Task to complete: Your answer should be the lines of the data below that contain "Pekerja".

::: Records for this task

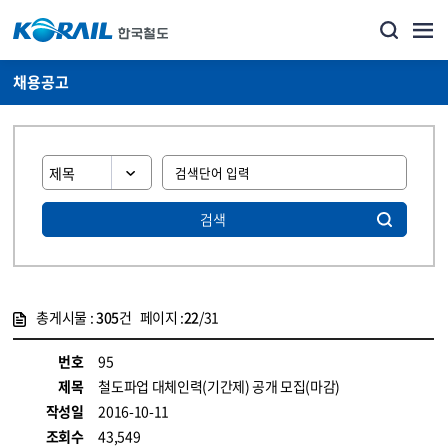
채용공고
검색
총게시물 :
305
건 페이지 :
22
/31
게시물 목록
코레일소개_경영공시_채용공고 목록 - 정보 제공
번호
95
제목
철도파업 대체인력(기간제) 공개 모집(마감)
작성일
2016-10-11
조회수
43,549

::::::
::: Records for this task

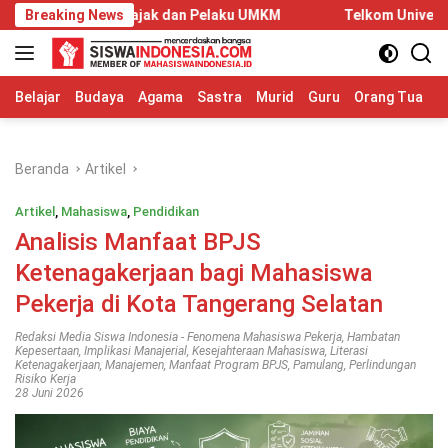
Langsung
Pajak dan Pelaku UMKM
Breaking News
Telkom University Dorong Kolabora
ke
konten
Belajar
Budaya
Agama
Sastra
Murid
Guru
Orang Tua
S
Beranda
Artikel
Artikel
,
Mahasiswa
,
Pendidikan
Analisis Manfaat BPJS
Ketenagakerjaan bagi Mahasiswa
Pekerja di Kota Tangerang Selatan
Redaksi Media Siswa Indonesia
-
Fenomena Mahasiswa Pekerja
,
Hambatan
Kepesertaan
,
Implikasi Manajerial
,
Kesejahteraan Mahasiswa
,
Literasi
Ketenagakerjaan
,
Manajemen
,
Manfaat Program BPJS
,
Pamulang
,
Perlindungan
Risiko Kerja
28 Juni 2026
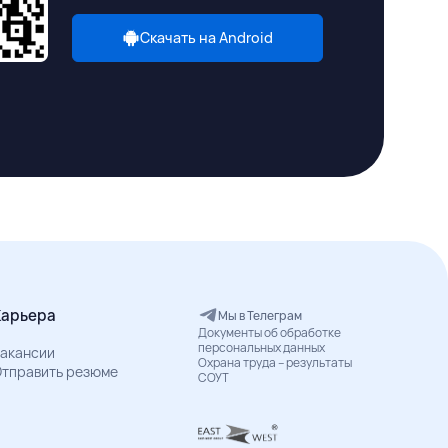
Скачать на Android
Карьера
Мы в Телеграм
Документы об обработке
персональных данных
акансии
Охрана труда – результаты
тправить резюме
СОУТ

::::::

Response box:
Pekerja di Kota Tangerang Selatan
Fenomena Mahasiswa Pekerja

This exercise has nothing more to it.